The hybrid PPA covers a 55MW solar farm co-located with 40MW/80MWh of battery energy storage capacity. Image: Getty Images.

Equity fund DIF has announced the “UK’s first” bankable and unsubsidised co-located Power Purchase Agreement and optimisation agreement (hybrid PPA) for solar.

The hybrid PPA, which has been supported by software and advisory business Pexapark, covers a 55MW solar farm with 40MW/80MWh of battery energy storage capacity co-located. This site will be located in Leighton Buzzard, Bedfordshire, and will cover a 10-year term.

In a statement made by the business, it confirmed that “the market-first hybrid PPA will also provide secure and bankable revenue streams for both the solar farm and storage system”.

This agreement also represents a key aspect of the market within the UK. In order to optimise and increase revenue output of many solar farms, companies are looking to co-location of energy storage.

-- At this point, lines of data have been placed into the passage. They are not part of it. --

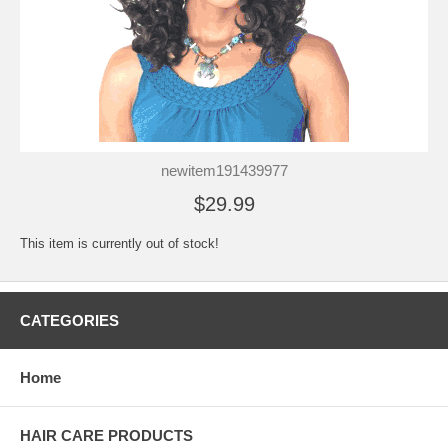
newitem191439977
$29.99
This item is currently out of stock!
CATEGORIES
Home
HAIR CARE PRODUCTS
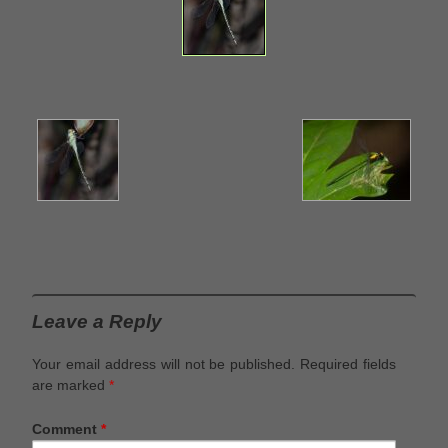
Leave a Reply
Your email address will not be published.
Required fields
are marked
*
Comment
*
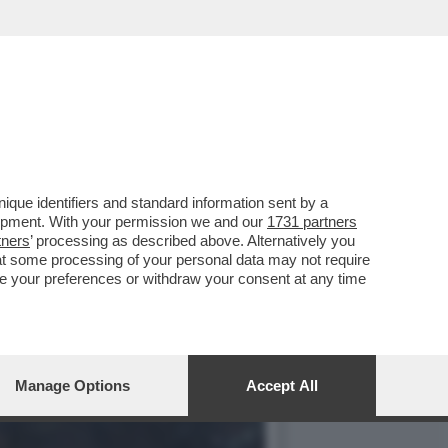
ER PS5, DEVE MOLTO AI
que identifiers and standard information sent by a
lopment. With your permission we and our
1731 partners
tners
’ processing as described above. Alternatively you
at some processing of your personal data may not require
nge your preferences or withdraw your consent at any time
Manage Options
Accept All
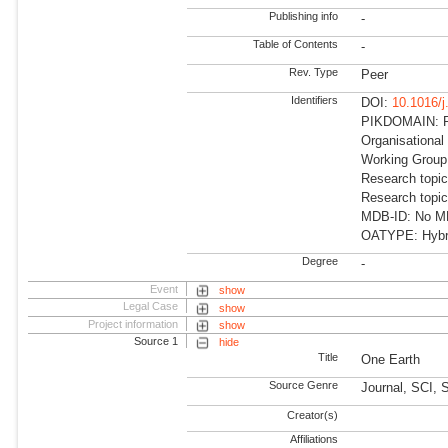
Publishing info
-
Table of Contents
-
Rev. Type
Peer
Identifiers
DOI:
10.1016/
PIKDOMAIN: RD
Organisational
Working Group
Research topic
Research topic
MDB-ID: No MDB
OATYPE: Hybr
Degree
-
Event
show
Legal Case
show
Project information
show
Source 1
hide
Title
One Earth
Source Genre
Journal, SCI,
Creator(s)
Affiliations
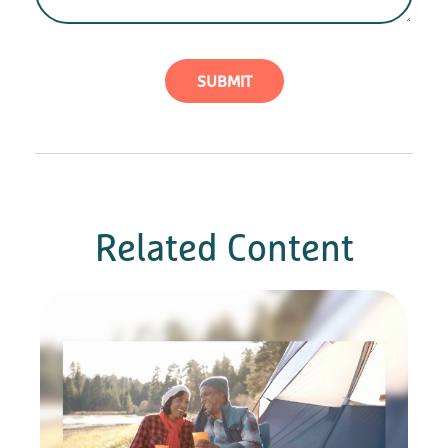
Related Content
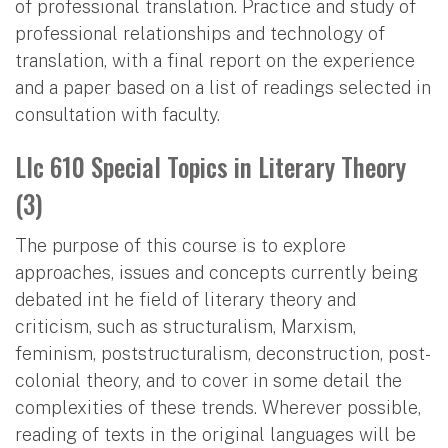
of professional translation. Practice and study of
professional relationships and technology of
translation, with a final report on the experience
and a paper based on a list of readings selected in
consultation with faculty.
Llc 610 Special Topics in Literary Theory
(3)
The purpose of this course is to explore
approaches, issues and concepts currently being
debated int he field of literary theory and
criticism, such as structuralism, Marxism,
feminism, poststructuralism, deconstruction, post-
colonial theory, and to cover in some detail the
complexities of these trends. Wherever possible,
reading of texts in the original languages will be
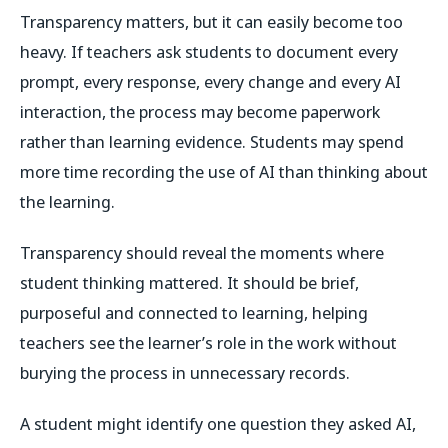
Transparency matters, but it can easily become too
heavy. If teachers ask students to document every
prompt, every response, every change and every AI
interaction, the process may become paperwork
rather than learning evidence. Students may spend
more time recording the use of AI than thinking about
the learning.
Transparency should reveal the moments where
student thinking mattered. It should be brief,
purposeful and connected to learning, helping
teachers see the learner’s role in the work without
burying the process in unnecessary records.
A student might identify one question they asked AI,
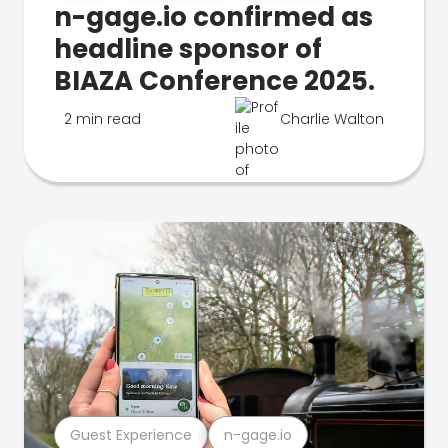
n-gage.io confirmed as
headline sponsor of
BIAZA Conference 2025.
2 min read
Charlie Walton
Guest Experience
n-gage.io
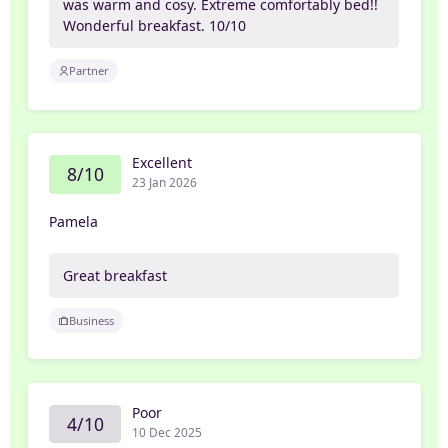
was warm and cosy. Extreme comfortably bed!!
Wonderful breakfast. 10/10
Partner
Excellent
8/10
23 Jan 2026
Pamela
Great breakfast
Business
Poor
4/10
10 Dec 2025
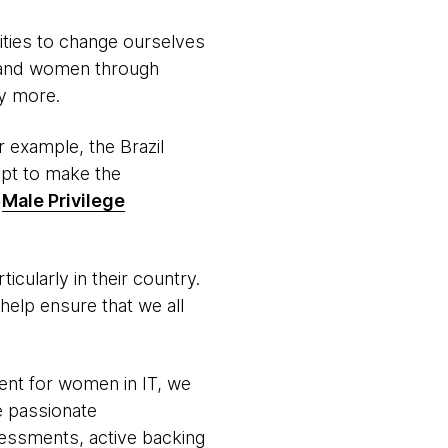
ties to change ourselves
s and women through
y more.
or example, the Brazil
mpt to make the
e
Male Privilege
cularly in their country.
elp ensure that we all
ment for women in IT, we
e passionate
sessments, active backing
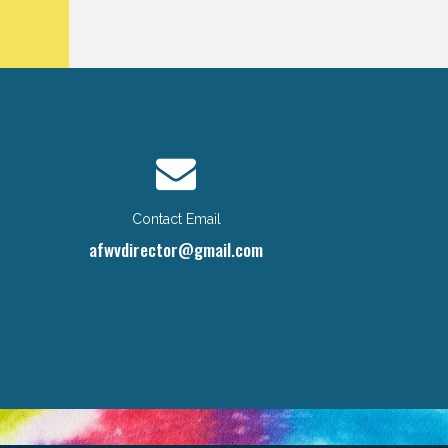
Contact Email
afwvdirector@gmail.com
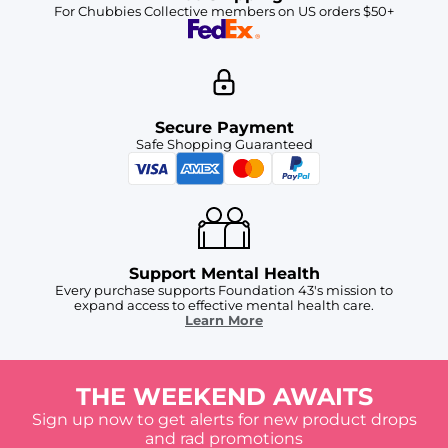
For Chubbies Collective members on US orders $50+
Secure Payment
Safe Shopping Guaranteed
Support Mental Health
Every purchase supports Foundation 43's mission to
expand access to effective mental health care.
Learn More
THE WEEKEND AWAITS
Sign up now to get alerts for new product drops
and rad promotions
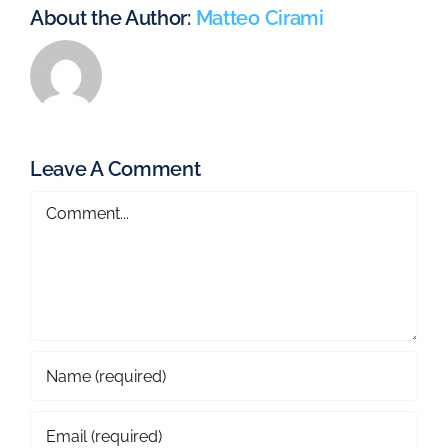
About the Author:
Matteo Cirami
Leave A Comment
Comment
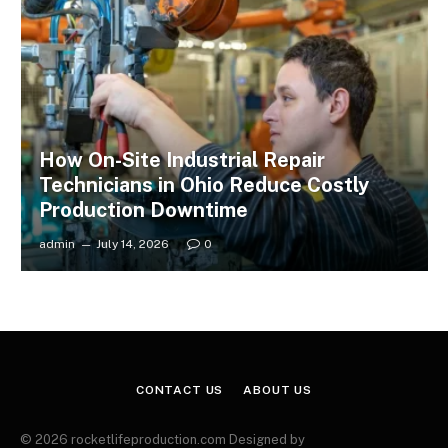
How On-Site Industrial Repair
Technicians in Ohio Reduce Costly
Production Downtime
admin
July 14, 2026
0
CONTACT US
ABOUT US
© 2026 rocketlifeproduction.com Designed by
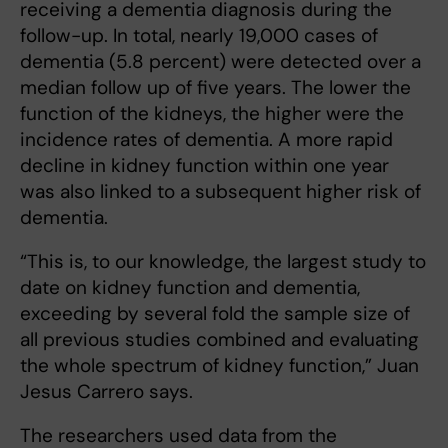
receiving a dementia diagnosis during the
follow-up. In total, nearly 19,000 cases of
dementia (5.8 percent) were detected over a
median follow up of five years. The lower the
function of the kidneys, the higher were the
incidence rates of dementia. A more rapid
decline in kidney function within one year
was also linked to a subsequent higher risk of
dementia.
“This is, to our knowledge, the largest study to
date on kidney function and dementia,
exceeding by several fold the sample size of
all previous studies combined and evaluating
the whole spectrum of kidney function,” Juan
Jesus Carrero says.
The researchers used data from the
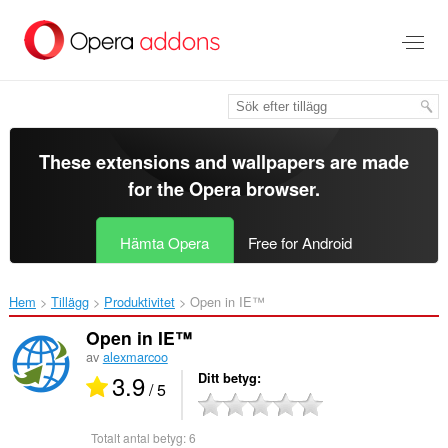
Gå
till
brödtexten
These extensions and wallpapers are made
for the
Opera browser
.
Hämta Opera
Free for Android
Hem
Tillägg
Produktivitet
Open in IE™‎
Open in IE™
av
alexmarcoo
3.9
Ditt betyg
/ 5
Totalt antal betyg:
6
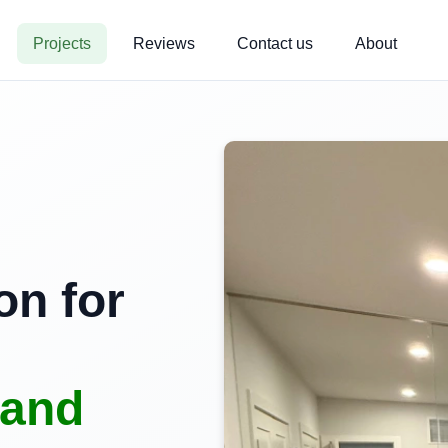
Projects
Reviews
Contact us
About
on for
land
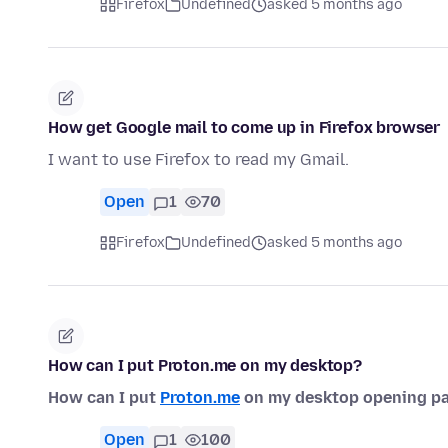
Firefox
Undefined
asked 5 months ago
How get Google mail to come up in Firefox browser
I want to use Firefox to read my Gmail.
Open
1
70
Firefox
Undefined
asked 5 months ago
How can I put Proton.me on my desktop?
How can I put
Proton.me
on my desktop opening pa
Open
1
100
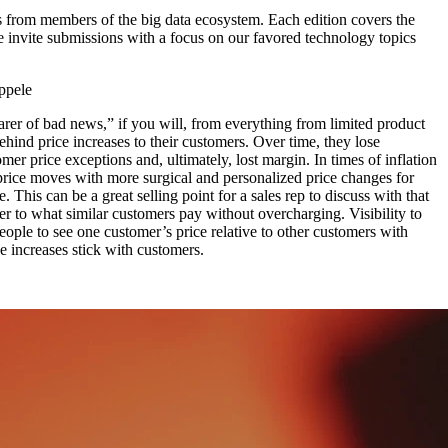
 from members of the big data ecosystem. Each edition covers the
e invite submissions with a focus on our favored technology topics
ppele
earer of bad news,” if you will, from everything from limited product
behind price increases to their customers. Over time, they lose
mer price exceptions and, ultimately, lost margin. In times of inflation
” price moves with more surgical and personalized price changes for
This can be a great selling point for a sales rep to discuss with that
mer to what similar customers pay without overcharging. Visibility to
eople to see one customer’s price relative to other customers with
e increases stick with customers.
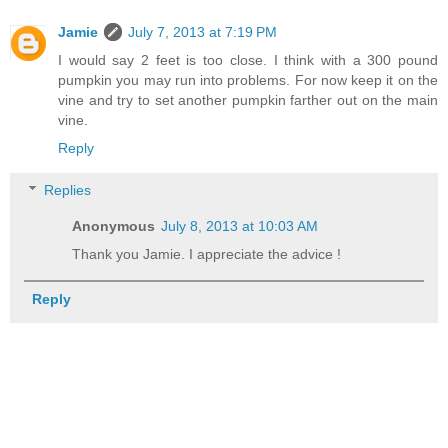
Jamie
July 7, 2013 at 7:19 PM
I would say 2 feet is too close. I think with a 300 pound
pumpkin you may run into problems. For now keep it on the
vine and try to set another pumpkin farther out on the main
vine.
Reply
Replies
Anonymous
July 8, 2013 at 10:03 AM
Thank you Jamie. I appreciate the advice !
Reply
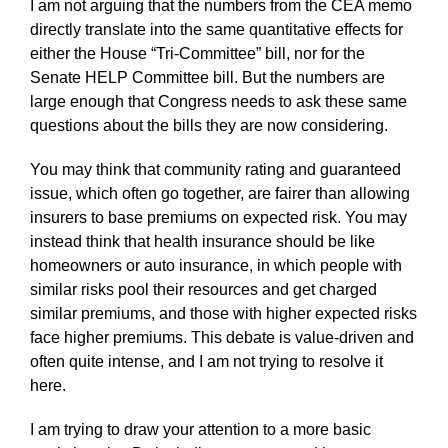
I am not arguing that the numbers from the CEA memo
directly translate into the same quantitative effects for
either the House “Tri-Committee” bill, nor for the
Senate HELP Committee bill. But the numbers are
large enough that Congress needs to ask these same
questions about the bills they are now considering.
You may think that community rating and guaranteed
issue, which often go together, are fairer than allowing
insurers to base premiums on expected risk. You may
instead think that health insurance should be like
homeowners or auto insurance, in which people with
similar risks pool their resources and get charged
similar premiums, and those with higher expected risks
face higher premiums. This debate is value-driven and
often quite intense, and I am not trying to resolve it
here.
I am trying to draw your attention to a more basic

This also helps to boost the flexibility of their assets in the post-subsidy market.

Showcasing this rising popularity, Pexapark highlighted that “45% of all solar planning permissions submitted in the UK in the past two years have been for hybrid systems encompassing storage”.

By providing secure and bankable revenue streams, the DIF hybrid PPA provides a model for the wider market to follow in order to reach scale amid the broader energy transition across GB and the EU, a statement read.

Brian Knowles, director of storage and flexibility at Pexapark, said: “We’d like to congratulate DIF on this pioneering PPA, which marks the first of its kind in the UK and Europe more widely.

“The innovative nature of this agreement reflects our commitment to finding new PPA solutions for unsubsidised renewable energy developers and offtakers, with contracted revenues that offer attractive returns and low risk profiles for investors.”

DIF Capital Partners has been exploring various opportunities for co-location to boost its portfolio. On 23 February, Solar Power Portal reported that the firm, together with ib vogt, had agreed to acquire a 100% interest in the largest UK co-located solar and battery portfolio from Cero Generation and Enso Energy.

The portfolio is recognised as the UK’s largest co-location portfolio of solar and battery energy storage, consisting of seven sites and a total capacity of 720MW. Of this, 380MW is solar and 340MW is battery energy storage. Solar EPC and O&M services will be provided by construction engineering company ib vogt.